Despite the hype surrounding Caribbean carnivals, COVID-19 is still spreading on the islands.

And in most Caribbean territories, there has been low vaccine uptake, with Jamaica and Saint Vincent and the Grenadines having less than half of their populations fully vaccinated.

“There is a general concern about spikes in numbers, because entertainment events and carnivals are no different,” said Bankay, of Jamaica. “[But] all the large events that are happening now are even bigger than Carnival events.”

“We are living in a COVID-19 environment and life must go on,” said Layne, from Barbados. 

“You still have to be careful and you will still be concerned. We would still want all persons to take the necessary precautions and to do what is necessary to keep themselves safe.”

Women dance in a street festival.
Revellers take part in the Toronto Caribbean Carnival’s grand parade on Aug.4, 2018. Festivities in the Canadian city were cancelled for two years in a row, but they’re back this year for the first time since the start of the pandemic, with major events from July 28 to Aug. 1. (Christopher Katsarov/The Canadian Press)

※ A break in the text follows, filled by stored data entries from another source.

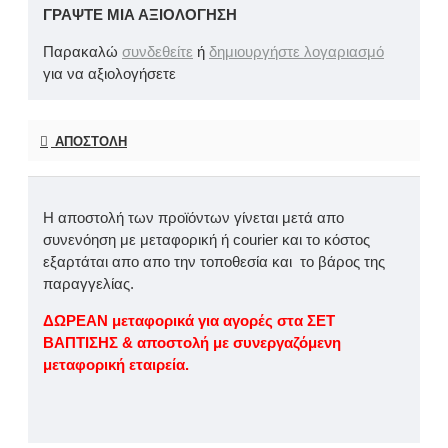
ΓΡΆΨΤΕ ΜΙΑ ΑΞΙΟΛΌΓΗΣΗ
Παρακαλώ
συνδεθείτε
ή
δημιουργήστε λογαριασμό
για να αξιολογήσετε
ΑΠΟΣΤΟΛΉ
Η αποστολή των προϊόντων γίνεται μετά απο
συνενόηση με μεταφορική ή courier και το κόστος
εξαρτάται απο απο την τοποθεσία και το βάρος της
παραγγελίας.
ΔΩΡΕΑΝ μεταφορικά για αγορές στα ΣΕΤ
ΒΑΠΤΙΣΗΣ & αποστολή με συνεργαζόμενη
μεταφορική εταιρεία.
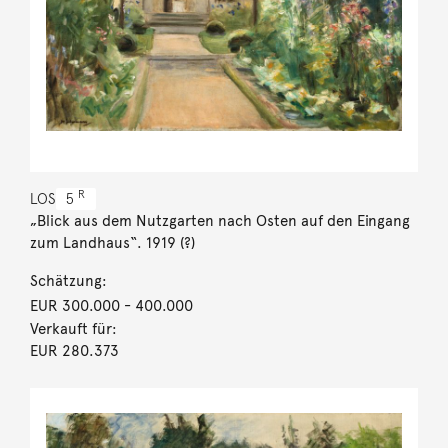
R
LOS
5
„Blick aus dem Nutzgarten nach Osten auf den Eingang
zum Landhaus“. 1919 (?)
Schätzung:
EUR 300.000
- 400.000
Verkauft für:
EUR 280.373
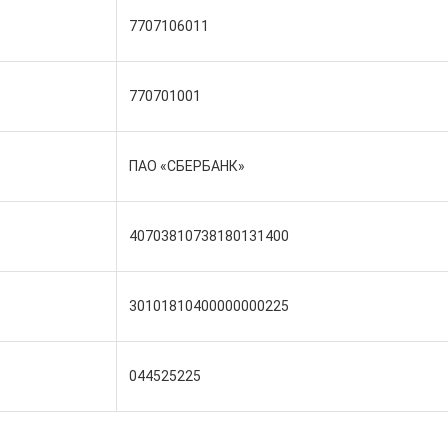
7707106011
770701001
ПАО «СБЕРБАНК»
40703810738180131400
30101810400000000225
044525225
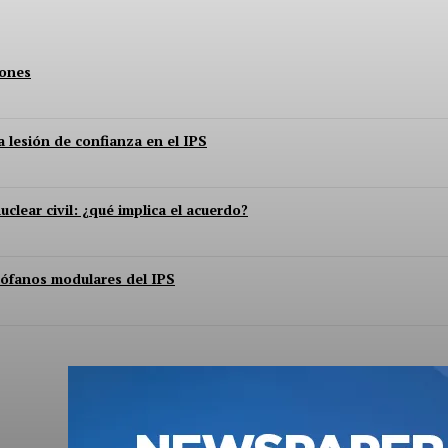
lones
 lesión de confianza en el IPS
ear civil: ¿qué implica el acuerdo?
irófanos modulares del IPS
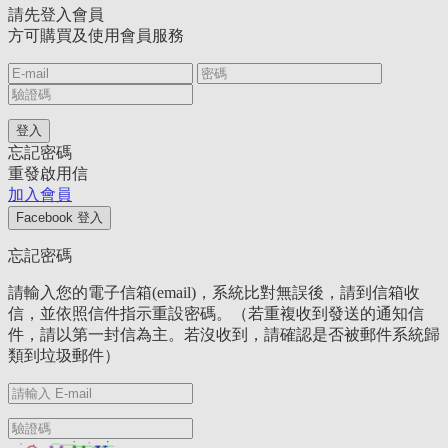
請先登入會員
方可購買及使用會員服務
忘記密碼
重發啟用信
加入會員
忘記密碼
請輸入您的電子信箱(email)，系統比對無誤後，請到信箱收
信，並依照信件指示重設密碼。（若重複收到發送的通知信
件，請以第一封信為主。若沒收到，請確認是否被郵件系統歸
類到垃圾郵件）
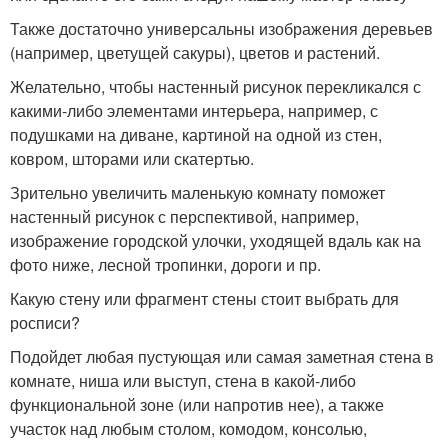
Также достаточно универсальны изображения деревьев
(например, цветущей сакуры), цветов и растений.
Желательно, чтобы настенный рисунок перекликался с
какими-либо элементами интерьера, например, с
подушками на диване, картиной на одной из стен,
ковром, шторами или скатертью.
Зрительно увеличить маленькую комнату поможет
настенный рисунок с перспективой, например,
изображение городской улочки, уходящей вдаль как на
фото ниже, лесной тропинки, дороги и пр.
Какую стену или фрагмент стены стоит выбрать для
росписи?
Подойдет любая пустующая или самая заметная стена в
комнате, ниша или выступ, стена в какой-либо
функциональной зоне (или напротив нее), а также
участок над любым столом, комодом, консолью,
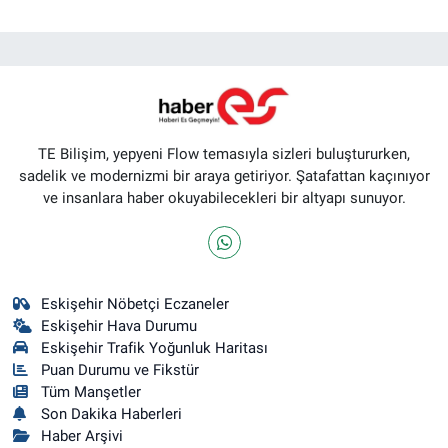
TE Bilişim, yepyeni Flow temasıyla sizleri buluştururken,
sadelik ve modernizmi bir araya getiriyor. Şatafattan kaçınıyor
ve insanlara haber okuyabilecekleri bir altyapı sunuyor.
Eskişehir Nöbetçi Eczaneler
Eskişehir Hava Durumu
Eskişehir Trafik Yoğunluk Haritası
Puan Durumu ve Fikstür
Tüm Manşetler
Son Dakika Haberleri
Haber Arşivi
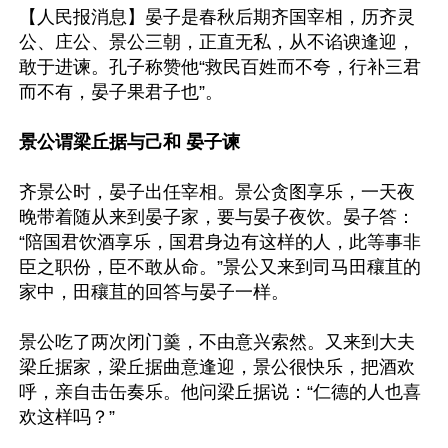
【人民报消息】晏子是春秋后期齐国宰相，历齐灵
公、庄公、景公三朝，正直无私，从不谄谀逢迎，
敢于进谏。孔子称赞他“救民百姓而不夸，行补三君
而不有，晏子果君子也”。

景公谓梁丘据与己和 晏子谏
齐景公时，晏子出任宰相。景公贪图享乐，一天夜
晚带着随从来到晏子家，要与晏子夜饮。晏子答：
“陪国君饮酒享乐，国君身边有这样的人，此等事非
臣之职份，臣不敢从命。”景公又来到司马田穰苴的
家中，田穰苴的回答与晏子一样。

景公吃了两次闭门羹，不由意兴索然。又来到大夫
梁丘据家，梁丘据曲意逢迎，景公很快乐，把酒欢
呼，亲自击缶奏乐。他问梁丘据说：“仁德的人也喜
欢这样吗？”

According to the Pan American Health Organization (PAHO), which oversees the Caribbean, COVID-19 cases in the region decreased by 5.2 per cent in the first week of July. But PAHO also cautioned that the Omicron subvariants BA.4 and BA.5 were “driving new infections across the Americas.”

Lynda Williams, president of the Barbados Association of Medical Practitioners, says particular caution must be taken with mass partying.

“COVID-19 hasn’t gone anywhere. And although we think when we see numbers fall that the pandemic is over, that is not the case … There are some new variants in BA.4 and BA.5 that are causing numbers to rise,” she said.

“We just have to be very, very cautious.”